С 1974 г. по настоящее время Н. состоит ординарным профессором исторического отделения Запредельского университета. В 1987 г. вышло собрание его лекций под общим названием «Тираны и чернокнижники».
Последние дни ему отлично спалось — верно, из-за дождя. Сновидения охотно распахивали свои павлиньи веера, чего давно уже не бывало. А вот пробуждение отнимало всю сладость мечты. Он просыпался с тревожным чувством неуспевающего студента в день экзамена. Шестой день подряд лил дождь и гремели грозы, шестой день кряду вода в реке неумолимо повышалась, угрожая затопить не только фабрики и пакгаузы (уже, впрочем, затопленные), но и нижнюю часть самого Града. Необыкновенные происшествия производят и подвиги необыкновенные. «Цирковой силач мсье Жорж вынес из затопленного здания на своих могучих плечах четверых лионских карликов и ученого пуделя Арчи...» Отложим газету в сторону.
Затихшие было с месяц назад беспорядки и грабежи взыграли с новой силой. И уже третий день на Бреге и Вольном полыхали пожары. Первыми вспыхнули немецкий рынок и ремонтные мастерские «Шведе, Гольдман и К0». Поджигатели были схвачены береговым патрулем, но отбиты толпой скарнов по дороге в участок брандмайор сбился с ног, гарнизон приведен в боевую готовность, министр внутренних дел подал в отставку. Одно только радовало — это что строительство Нижнесальской плотины, похоже, окончательно заглохло: то ли благодаря невиданному наводнению, то ли по другой причине...
...Бунты и пожары тоже случались, хотя и реже в 1791-м, в 1509-м... В конце прошлого века пьяный разгул трущобных «новоселов» (как горожане немедленно прозвали пришлых таврических люмпенов и привозных гольдмановских артельщиков) на Вольном и Дальнем продолжался три недели.

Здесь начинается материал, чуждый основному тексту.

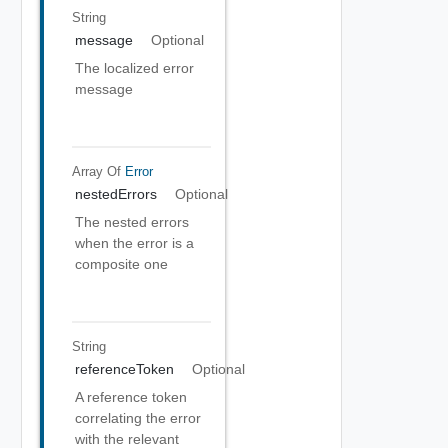
String
message
Optional
The localized error
message
Array Of
Error
nestedErrors
Optional
The nested errors
when the error is a
composite one
String
referenceToken
Optional
A reference token
correlating the error
with the relevant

Градоначальника убили пулей в сердце, мимо Гордого ночью проплывали горящие баркасы и баржи. А совсем недавно, лет пять тому назад, горела старая верфь на Змеином — два дня не могли потушить. Огонь перекинулся на Владимирские конюшни, Холодная балка выгорела дотла, прямо на улицах можно было встретить дымом пропахших лисиц с опаленными хвостами, а по крышам домов вразвалку ходили печальные пеликаны.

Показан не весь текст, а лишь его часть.